Alessa was overcome with gratitude; she couldn’t believe her little sister had risked so much for her. She wanted to be mad at Janie for putting herself in danger, but she couldn’t seem to muster any anger. “Janie, it’s brilliant. I don’t know how you pulled it off…”
Janie shrugged off Alessa’s praise. “It was nothing, really. Well, I mean, prison was kind of –” her eyes clouded for a moment “– terrible… But here, well, besides the cameras, this is the most comfortable place I’ve lived since before Paragon. It’s almost like a vacation.”
Alessa laughed at the absurdity of Janie’s assertion. This was certainly unlike any vacation she’d ever heard of.
Janie continued. “So anyway, I’m so glad to hear you finally got your memories back, and you seem to be doing okay. I want to update you on where we are with the plan, but before I get to that – when the lights go on, we should assume the cameras are back. Just pretend like I came in here looking for a flashlight and that we’re finally making up, ok?”
Alessa nodded. “Got it.”
“Okay, so, the plan. I think I told you that Isaac is on another set nearby, right?”
“Right.”
“Okay, well, he’s basically living in a replica of this house inside a big dome a few miles away. The campus was already here from before the war, so they just spruced it up a bit and then they built his set separately. Since they were planning the stunts with the fire, they needed an environment that offered a little more control – no snowstorms or rain unless they allowed for it, that sort of thing.”

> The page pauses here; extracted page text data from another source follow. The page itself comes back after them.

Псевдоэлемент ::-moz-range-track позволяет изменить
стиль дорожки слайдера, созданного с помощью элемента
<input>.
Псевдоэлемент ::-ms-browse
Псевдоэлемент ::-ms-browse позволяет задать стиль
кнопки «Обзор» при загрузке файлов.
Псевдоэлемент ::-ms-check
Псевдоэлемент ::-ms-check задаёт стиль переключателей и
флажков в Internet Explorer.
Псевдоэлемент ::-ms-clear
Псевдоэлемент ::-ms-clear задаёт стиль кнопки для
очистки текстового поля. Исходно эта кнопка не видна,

Alessa interjected with a question. “So how have we been seeing each other then?”
“Holograms. There are projectors hidden all over the house just like the cameras,” she motioned at the ceiling, “so whenever they feel like it, the producers turn on the projection for one of you so that you can see the other person, or they turn it on at both ends if they want you to see each other. It’s all happening in real time, which is why he keeps disappearing before you can tell him about the fire. To build the suspense, you know?”
Alessa nodded – she would need some time to digest all that. “And what about Isaac? Does he know what’s going on? Does he know who I really am?”
Janie shook her head. “As far as I know, he has no idea that any of this is fake and he thinks you’re some kind of apparition. He doesn’t even know your name, though apparently he’s been saying it in his sleep.”